If a company pays dividends, the dividend per share will be adjusted, too, keeping overall dividend payments the same. However, research has consistently shown that stock splits often result in short-term abnormal returns, with companies experiencing an average 2% to 4% increase in value around the split announcement. Another way of saying this is that, on average, following a stock split announcement, the stock to be split tends to be overpriced relative to its fundamental value. This phenomenon, known as the “announcement premium,” has been studied by financial researchers for decades. Mutual funds can undergo splits, but they work differently than individual stock splits and occur less frequently.

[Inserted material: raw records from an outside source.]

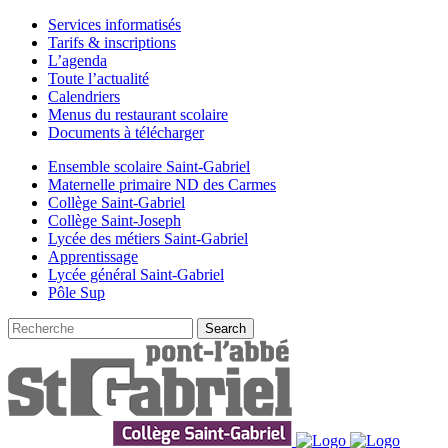
Services informatisés
Tarifs & inscriptions
L’agenda
Toute l’actualité
Calendriers
Menus du restaurant scolaire
Documents à télécharger
Ensemble scolaire Saint-Gabriel
Maternelle primaire ND des Carmes
Collège Saint-Gabriel
Collège Saint-Joseph
Lycée des métiers Saint-Gabriel
Apprentissage
Lycée général Saint-Gabriel
Pôle Sup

How Does a Stock Split Affect You?

While splits may lead to short-term price movements and increased trading, they don’t change a company’s underlying worth or an investor’s proportional ownership. Investors should focus on a company’s fundamental business prospects rather than being swayed by the cosmetic changes of a stock split. However, being aware of split dynamics can provide insight into how market psychology often affects prices. Stock splits are labeled reverse or forward, though when used without an adjective, a forward stock split is usually meant. These occur when a company increases the number of its outstanding shares without changing the overall market capitalization. Each shareholder receives additional shares in proportion to their prior holdings, while the value of each share decreases proportionally.

If a stock price increases too much, the price can become a deterrent to new investors who may not be able to afford a share, though brokers offering fractional shares make this less of an issue. So, the split helps make the shares more affordable for more investors and may help to increase the stock’s liquidity. These reasons for a stock split often have a lot to do with the stock price and technical aspects of trading rather than with the fundamental performance of the business.